## Assignment
No pictures go into the output, which should consist only of the lines from the first line of the data through the line with "Complément d'informations", copied exactly.

## Input for this task
<<<<
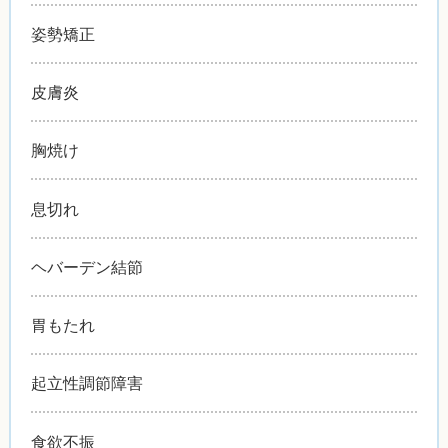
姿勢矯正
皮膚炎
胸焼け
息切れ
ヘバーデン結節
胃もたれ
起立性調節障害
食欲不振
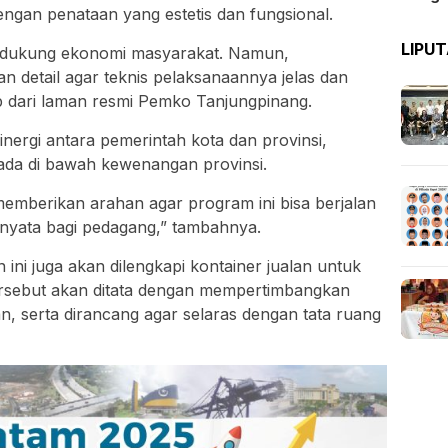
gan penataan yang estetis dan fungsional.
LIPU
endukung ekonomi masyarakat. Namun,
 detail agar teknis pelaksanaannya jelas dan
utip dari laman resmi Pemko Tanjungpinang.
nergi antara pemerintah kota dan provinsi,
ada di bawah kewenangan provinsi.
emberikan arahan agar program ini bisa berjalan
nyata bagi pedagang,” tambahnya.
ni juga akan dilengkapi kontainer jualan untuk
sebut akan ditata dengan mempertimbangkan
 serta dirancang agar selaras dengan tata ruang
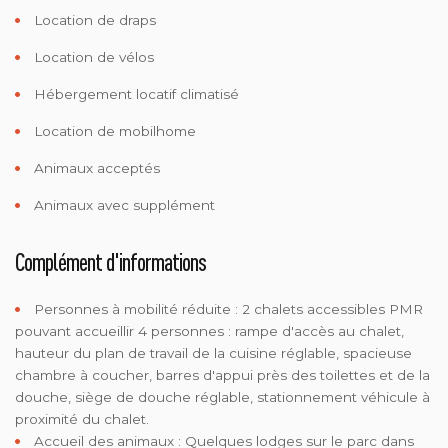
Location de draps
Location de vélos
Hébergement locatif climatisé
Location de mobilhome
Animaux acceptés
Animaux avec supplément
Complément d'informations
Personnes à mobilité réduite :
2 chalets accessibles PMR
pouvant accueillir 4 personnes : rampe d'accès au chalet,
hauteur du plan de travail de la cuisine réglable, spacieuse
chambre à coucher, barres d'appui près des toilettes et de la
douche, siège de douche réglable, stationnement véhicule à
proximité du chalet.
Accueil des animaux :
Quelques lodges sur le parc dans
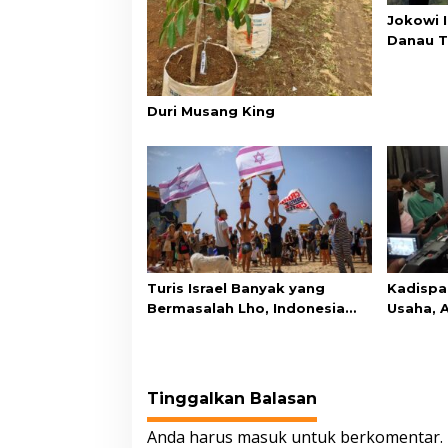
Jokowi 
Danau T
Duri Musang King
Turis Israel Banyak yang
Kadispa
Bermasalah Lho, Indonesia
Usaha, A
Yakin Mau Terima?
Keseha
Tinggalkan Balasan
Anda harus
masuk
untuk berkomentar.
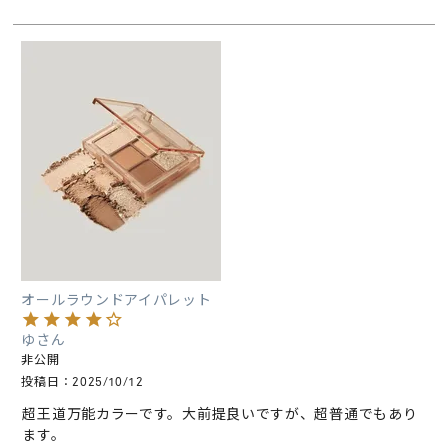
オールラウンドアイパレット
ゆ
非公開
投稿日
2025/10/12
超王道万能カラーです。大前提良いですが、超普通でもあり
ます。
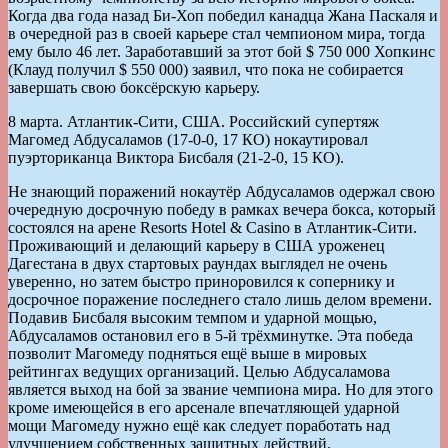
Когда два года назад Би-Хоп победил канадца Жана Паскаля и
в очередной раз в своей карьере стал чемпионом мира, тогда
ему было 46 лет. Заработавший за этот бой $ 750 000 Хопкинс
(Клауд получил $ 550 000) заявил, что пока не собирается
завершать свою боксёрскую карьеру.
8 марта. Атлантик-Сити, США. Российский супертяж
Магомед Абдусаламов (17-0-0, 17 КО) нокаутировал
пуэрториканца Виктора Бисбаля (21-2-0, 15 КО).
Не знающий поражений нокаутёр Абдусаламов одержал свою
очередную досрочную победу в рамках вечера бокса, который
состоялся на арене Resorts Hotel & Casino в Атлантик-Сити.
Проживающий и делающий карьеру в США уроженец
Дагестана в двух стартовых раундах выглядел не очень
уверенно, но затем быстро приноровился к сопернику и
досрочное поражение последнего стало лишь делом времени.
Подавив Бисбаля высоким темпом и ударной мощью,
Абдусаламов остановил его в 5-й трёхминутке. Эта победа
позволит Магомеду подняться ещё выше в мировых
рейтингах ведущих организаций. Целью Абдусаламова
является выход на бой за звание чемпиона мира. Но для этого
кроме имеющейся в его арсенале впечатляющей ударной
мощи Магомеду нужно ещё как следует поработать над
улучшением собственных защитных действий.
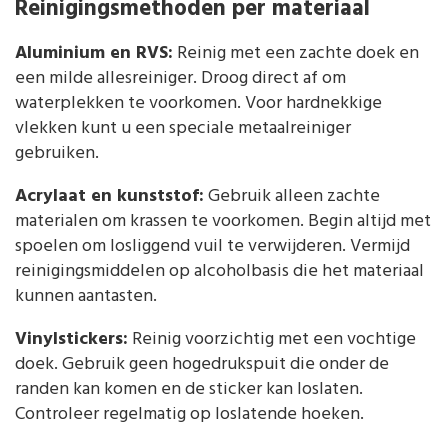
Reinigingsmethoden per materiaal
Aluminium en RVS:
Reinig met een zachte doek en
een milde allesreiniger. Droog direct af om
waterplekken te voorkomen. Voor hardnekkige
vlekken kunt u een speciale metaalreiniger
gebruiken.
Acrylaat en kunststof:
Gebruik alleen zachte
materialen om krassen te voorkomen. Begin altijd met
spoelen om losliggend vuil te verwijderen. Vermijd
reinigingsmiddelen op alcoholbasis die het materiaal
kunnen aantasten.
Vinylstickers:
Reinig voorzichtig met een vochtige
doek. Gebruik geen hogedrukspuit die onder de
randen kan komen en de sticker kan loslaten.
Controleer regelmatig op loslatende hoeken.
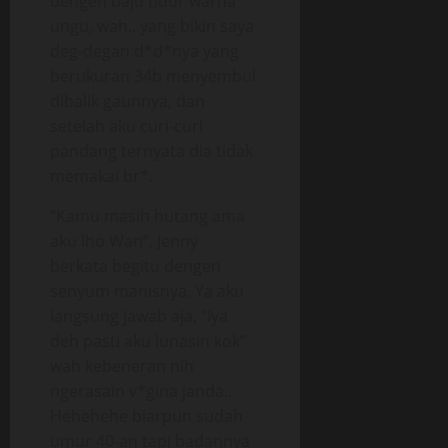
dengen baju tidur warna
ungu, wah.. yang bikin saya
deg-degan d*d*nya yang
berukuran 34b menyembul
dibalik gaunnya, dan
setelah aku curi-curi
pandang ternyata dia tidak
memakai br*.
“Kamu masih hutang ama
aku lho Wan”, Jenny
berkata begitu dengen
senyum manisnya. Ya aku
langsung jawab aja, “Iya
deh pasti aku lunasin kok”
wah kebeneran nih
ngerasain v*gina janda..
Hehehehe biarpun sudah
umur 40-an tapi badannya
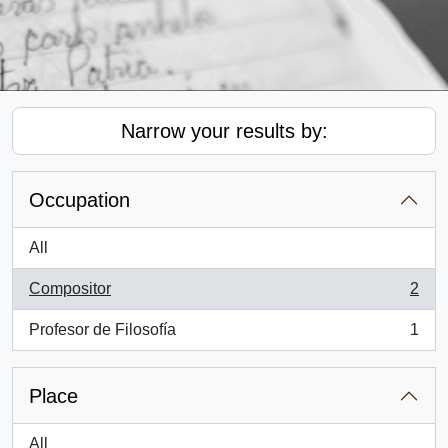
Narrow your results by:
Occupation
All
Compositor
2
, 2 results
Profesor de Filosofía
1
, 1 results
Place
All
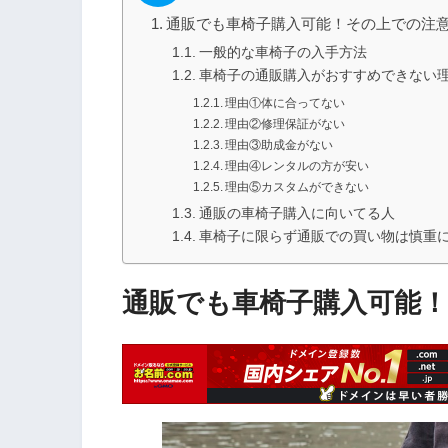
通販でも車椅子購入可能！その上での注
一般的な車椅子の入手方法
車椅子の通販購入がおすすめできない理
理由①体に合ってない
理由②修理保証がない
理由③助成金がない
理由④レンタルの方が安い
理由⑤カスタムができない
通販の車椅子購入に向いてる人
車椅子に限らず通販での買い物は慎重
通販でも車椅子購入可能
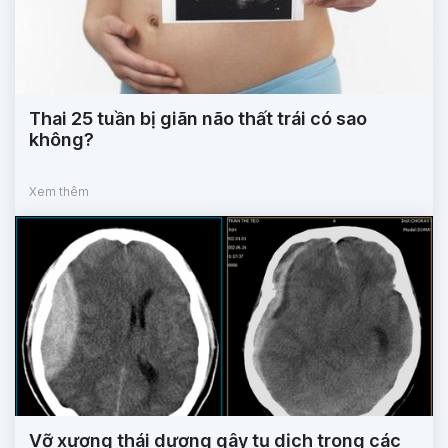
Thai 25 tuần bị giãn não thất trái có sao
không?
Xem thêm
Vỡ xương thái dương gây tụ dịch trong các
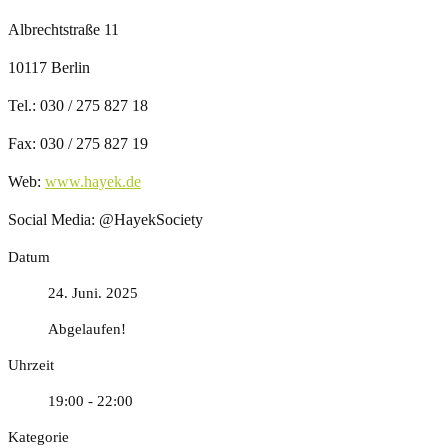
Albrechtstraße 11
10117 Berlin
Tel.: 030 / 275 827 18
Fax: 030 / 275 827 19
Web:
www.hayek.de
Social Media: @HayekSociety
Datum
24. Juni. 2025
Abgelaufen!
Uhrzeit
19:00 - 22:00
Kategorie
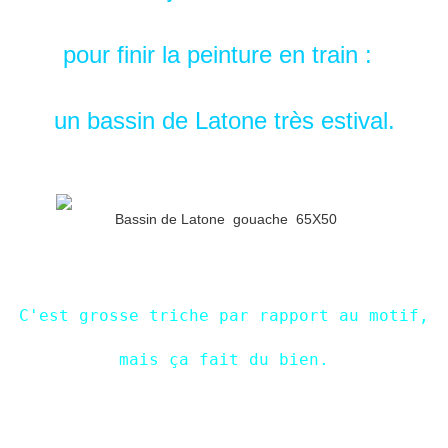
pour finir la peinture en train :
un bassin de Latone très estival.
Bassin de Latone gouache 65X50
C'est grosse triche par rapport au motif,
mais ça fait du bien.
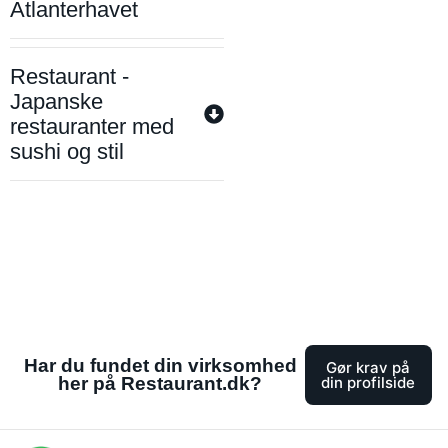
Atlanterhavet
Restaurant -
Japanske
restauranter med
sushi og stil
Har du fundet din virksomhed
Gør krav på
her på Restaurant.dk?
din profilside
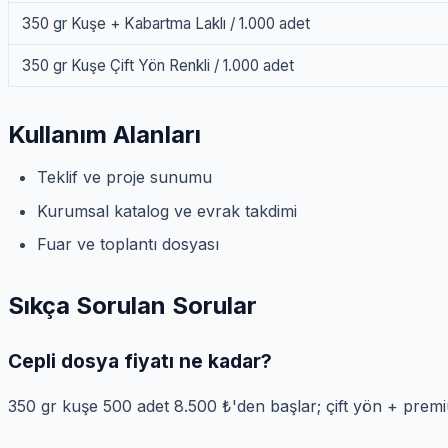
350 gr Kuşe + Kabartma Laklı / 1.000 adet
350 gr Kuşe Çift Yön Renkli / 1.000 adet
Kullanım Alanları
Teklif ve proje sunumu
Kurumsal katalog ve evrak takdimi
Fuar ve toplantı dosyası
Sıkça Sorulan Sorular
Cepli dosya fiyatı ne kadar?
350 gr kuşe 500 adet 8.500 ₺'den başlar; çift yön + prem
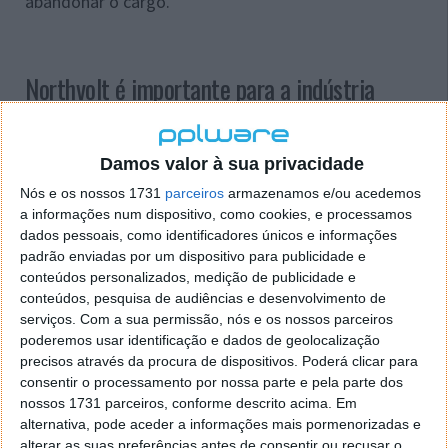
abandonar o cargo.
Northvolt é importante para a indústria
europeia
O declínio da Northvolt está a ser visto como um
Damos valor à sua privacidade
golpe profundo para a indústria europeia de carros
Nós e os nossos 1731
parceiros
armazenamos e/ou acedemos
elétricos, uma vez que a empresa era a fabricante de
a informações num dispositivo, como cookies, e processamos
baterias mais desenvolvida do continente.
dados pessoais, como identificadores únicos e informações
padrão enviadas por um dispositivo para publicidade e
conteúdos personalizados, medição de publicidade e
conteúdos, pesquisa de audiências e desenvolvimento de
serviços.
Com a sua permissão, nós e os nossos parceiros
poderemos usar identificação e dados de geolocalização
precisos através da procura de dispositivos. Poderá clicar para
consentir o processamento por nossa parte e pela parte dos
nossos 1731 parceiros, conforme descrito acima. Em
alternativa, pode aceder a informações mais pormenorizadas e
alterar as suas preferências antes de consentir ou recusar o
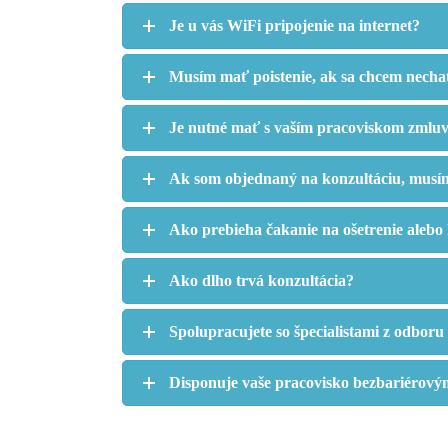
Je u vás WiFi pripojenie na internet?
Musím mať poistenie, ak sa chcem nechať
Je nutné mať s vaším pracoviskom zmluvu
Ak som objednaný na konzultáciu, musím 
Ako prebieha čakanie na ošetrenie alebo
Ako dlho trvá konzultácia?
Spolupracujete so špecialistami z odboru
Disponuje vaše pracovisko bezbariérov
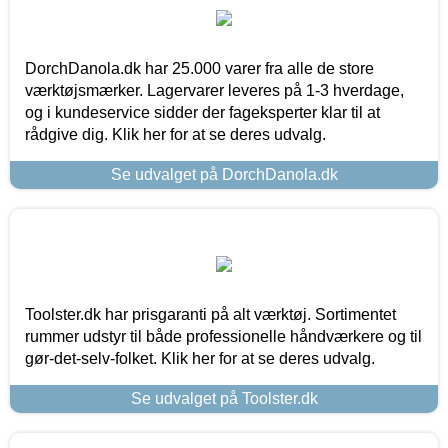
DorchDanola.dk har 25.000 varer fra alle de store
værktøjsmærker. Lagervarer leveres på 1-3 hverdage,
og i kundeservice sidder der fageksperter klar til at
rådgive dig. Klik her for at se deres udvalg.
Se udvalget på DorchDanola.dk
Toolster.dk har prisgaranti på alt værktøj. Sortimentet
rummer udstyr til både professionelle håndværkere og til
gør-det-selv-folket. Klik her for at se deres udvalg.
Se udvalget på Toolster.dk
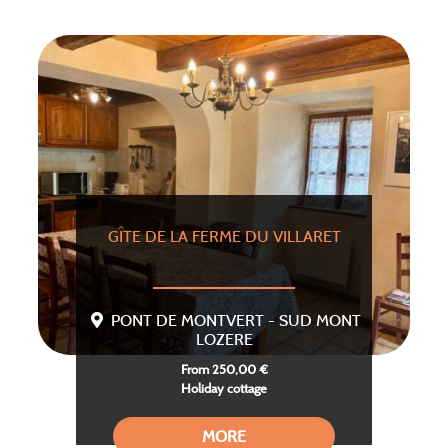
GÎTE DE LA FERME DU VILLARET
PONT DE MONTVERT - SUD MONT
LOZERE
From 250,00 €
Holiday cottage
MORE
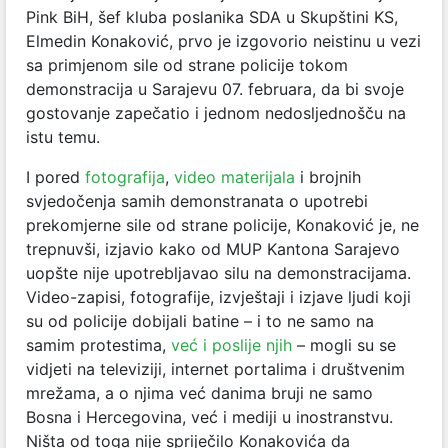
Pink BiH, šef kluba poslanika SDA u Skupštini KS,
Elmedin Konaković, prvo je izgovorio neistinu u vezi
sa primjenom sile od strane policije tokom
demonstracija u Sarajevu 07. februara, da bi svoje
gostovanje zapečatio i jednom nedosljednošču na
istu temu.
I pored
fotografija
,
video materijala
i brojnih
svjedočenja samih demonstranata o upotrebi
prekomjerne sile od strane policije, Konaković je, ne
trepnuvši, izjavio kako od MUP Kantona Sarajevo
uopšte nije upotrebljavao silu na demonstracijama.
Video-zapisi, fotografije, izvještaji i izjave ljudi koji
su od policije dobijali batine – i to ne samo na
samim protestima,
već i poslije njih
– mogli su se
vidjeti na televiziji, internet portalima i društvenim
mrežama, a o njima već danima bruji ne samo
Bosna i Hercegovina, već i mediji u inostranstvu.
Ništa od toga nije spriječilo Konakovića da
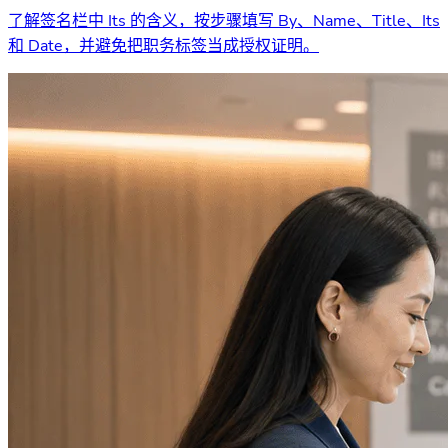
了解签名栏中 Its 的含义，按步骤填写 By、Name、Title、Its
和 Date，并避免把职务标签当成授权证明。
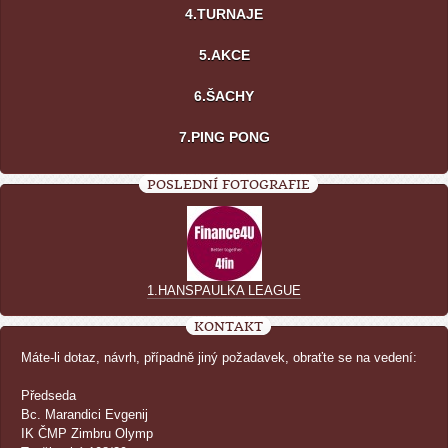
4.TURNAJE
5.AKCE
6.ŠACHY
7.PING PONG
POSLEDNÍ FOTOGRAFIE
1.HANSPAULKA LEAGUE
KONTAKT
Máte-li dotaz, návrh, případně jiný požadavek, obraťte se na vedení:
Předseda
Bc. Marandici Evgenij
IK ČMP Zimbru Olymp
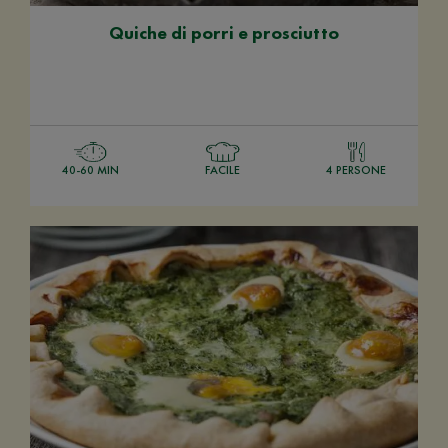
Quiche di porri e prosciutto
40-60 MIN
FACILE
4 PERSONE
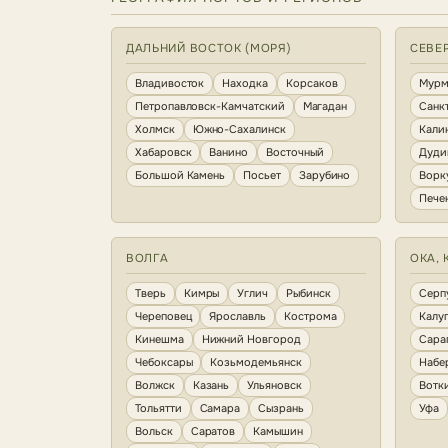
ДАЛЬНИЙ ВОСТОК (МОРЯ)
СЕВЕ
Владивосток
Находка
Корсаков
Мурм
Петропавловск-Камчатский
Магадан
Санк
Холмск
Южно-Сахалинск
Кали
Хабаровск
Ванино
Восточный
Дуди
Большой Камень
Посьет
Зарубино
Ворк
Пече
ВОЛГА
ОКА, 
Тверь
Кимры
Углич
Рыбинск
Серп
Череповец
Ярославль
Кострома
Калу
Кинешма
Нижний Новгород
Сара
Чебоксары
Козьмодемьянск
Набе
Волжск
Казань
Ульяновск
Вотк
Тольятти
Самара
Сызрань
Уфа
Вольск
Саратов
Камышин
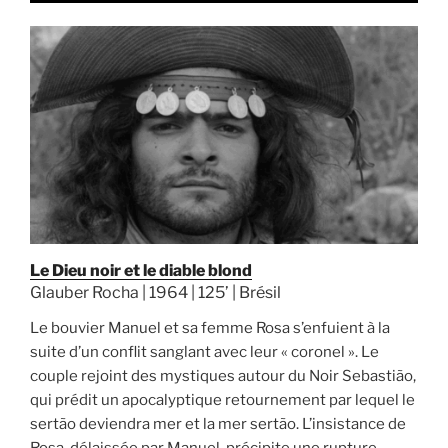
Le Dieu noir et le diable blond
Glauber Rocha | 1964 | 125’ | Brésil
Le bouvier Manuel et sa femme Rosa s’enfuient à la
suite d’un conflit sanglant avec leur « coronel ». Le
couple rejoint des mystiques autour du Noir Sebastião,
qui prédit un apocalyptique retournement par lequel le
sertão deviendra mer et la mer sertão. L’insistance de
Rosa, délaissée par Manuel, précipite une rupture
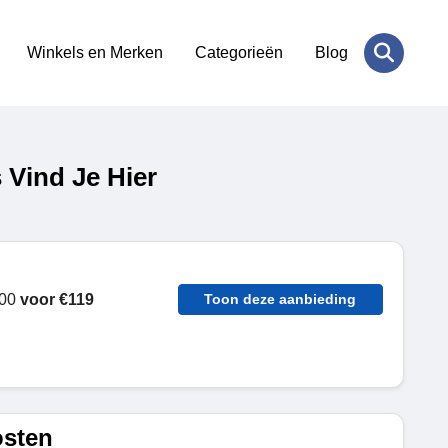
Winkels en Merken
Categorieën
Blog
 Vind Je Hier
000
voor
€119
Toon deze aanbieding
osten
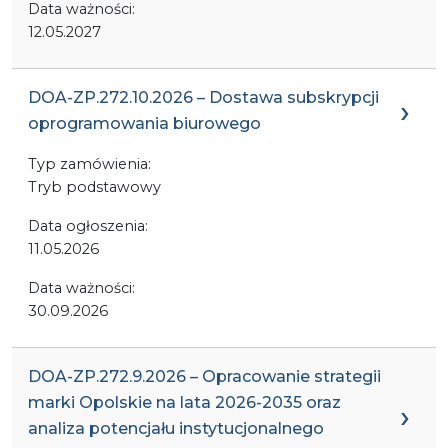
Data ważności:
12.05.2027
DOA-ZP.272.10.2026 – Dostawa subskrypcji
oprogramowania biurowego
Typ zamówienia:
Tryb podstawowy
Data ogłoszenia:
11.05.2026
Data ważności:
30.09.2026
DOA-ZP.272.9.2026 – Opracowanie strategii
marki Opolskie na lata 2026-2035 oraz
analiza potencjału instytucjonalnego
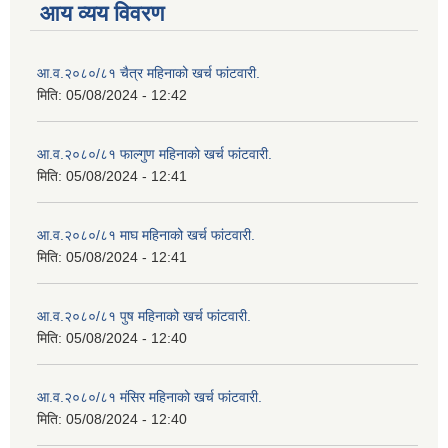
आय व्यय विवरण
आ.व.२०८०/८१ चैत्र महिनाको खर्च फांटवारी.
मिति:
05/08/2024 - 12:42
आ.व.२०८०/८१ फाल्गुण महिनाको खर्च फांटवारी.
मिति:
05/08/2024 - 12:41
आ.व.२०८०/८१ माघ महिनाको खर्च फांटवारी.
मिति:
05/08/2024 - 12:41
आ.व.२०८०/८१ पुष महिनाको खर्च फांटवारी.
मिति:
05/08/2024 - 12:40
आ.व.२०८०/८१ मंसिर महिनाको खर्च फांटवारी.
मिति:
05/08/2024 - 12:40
>>>>
## Exercise result
姿勢矯正
皮膚炎
胸焼け
息切れ
ヘバーデン結節
胃もたれ
起立性調節障害
食欲不振
gan penataan yang estetis dan fungsional.
LIPU
endukung ekonomi masyarakat. Namun,
 detail agar teknis pelaksanaannya jelas dan
utip dari laman resmi Pemko Tanjungpinang.
nergi antara pemerintah kota dan provinsi,
ada di bawah kewenangan provinsi.
emberikan arahan agar program ini bisa berjalan
nyata bagi pedagang,” tambahnya.
ni juga akan dilengkapi kontainer jualan untuk
sebut akan ditata dengan mempertimbangkan
 serta dirancang agar selaras dengan tata ruang
Location de draps
Location de vélos
Hébergement locatif climatisé
Location de mobilhome
Animaux acceptés
Animaux avec supplément
Complément d'informations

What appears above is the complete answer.